Rape, assault case needs to be investigated

An editorial from The Inter-Mountain

ELKINS, W.Va. — West Virginia Attorney General Patrick Morrisey has spared himself and some law enforcement officials in Harrison County a tongue-lashing by U.S. Supreme Court justices. Now, it remains for Mountain State residents to ask how a man could have been sent to prison though police and prosecutors had evidence he was innocent.

Morrisey announced this week he would not appeal a decision of the state Supreme Court to the federal appeals bench. That was wise because of the case itself.

Late last year, West Virginia high court justices ordered Joseph Buffey be allowed to withdraw a guilty plea he made in a 2001 sexual assault and robbery case. Presumably, Buffey will be freed from prison, where he already has served more than 13 years of a 70-year sentence.

Certainly, the crimes for which he was imprisoned were heinous: On the night of Nov. 30, 2001, an 83-year-old widow in Clarksburg was robbed, then sexually assaulted repeatedly in her home. Buffey, 19 at the time, was questioned about it by police after being arrested in three unrelated breaking-and-entering cases.

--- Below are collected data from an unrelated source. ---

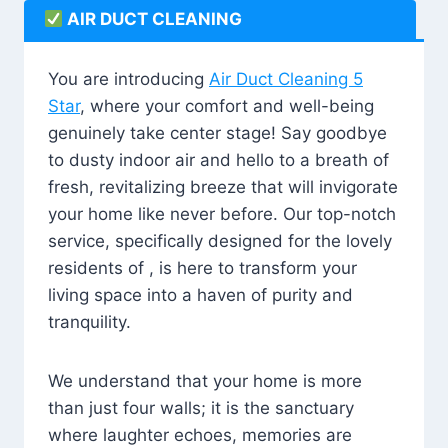
AIR DUCT CLEANING
You are introducing
Air Duct Cleaning 5
Star
, where your comfort and well-being
genuinely take center stage! Say goodbye
to dusty indoor air and hello to a breath of
fresh, revitalizing breeze that will invigorate
your home like never before. Our top-notch
service, specifically designed for the lovely
residents of , is here to transform your
living space into a haven of purity and
tranquility.
We understand that your home is more
than just four walls; it is the sanctuary
where laughter echoes, memories are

Buffey denied any involvement in the rape and robbery. But he was offered a deal: Plead guilty to the robbery and assault and the B&E charges would be dropped. He was given a very short amount of time to consider, then accepted. He pleaded guilty and was sent to prison.

What neither Buffey nor his attorney knew was that DNA testing had established he could not have been responsible for the rape. Prosecutors withheld that evidence.

Of course, West Virginia justices were right to throw out Buffey’s guilty plea. U.S. Supreme Court justices would have done the same thing, had Morrisey appealed.

How could the intentional miscarriage of justice – which quite possibly could cost Harrison County taxpayers a lot of money if Buffey files a lawsuit – have occurred? That sort of thing is unacceptable in West Virginia. At least, most people probably thought it was.

Morrisey’s office or some other appropriate authority ought to be investigating how it happened and whether anyone can be held accountable.

If the thought of what was done to Buffey is not upsetting enough, consider this: Someone raped the 83-year-old woman – and was allowed to get away with it because the authorities decided to pin the crime on Buffey.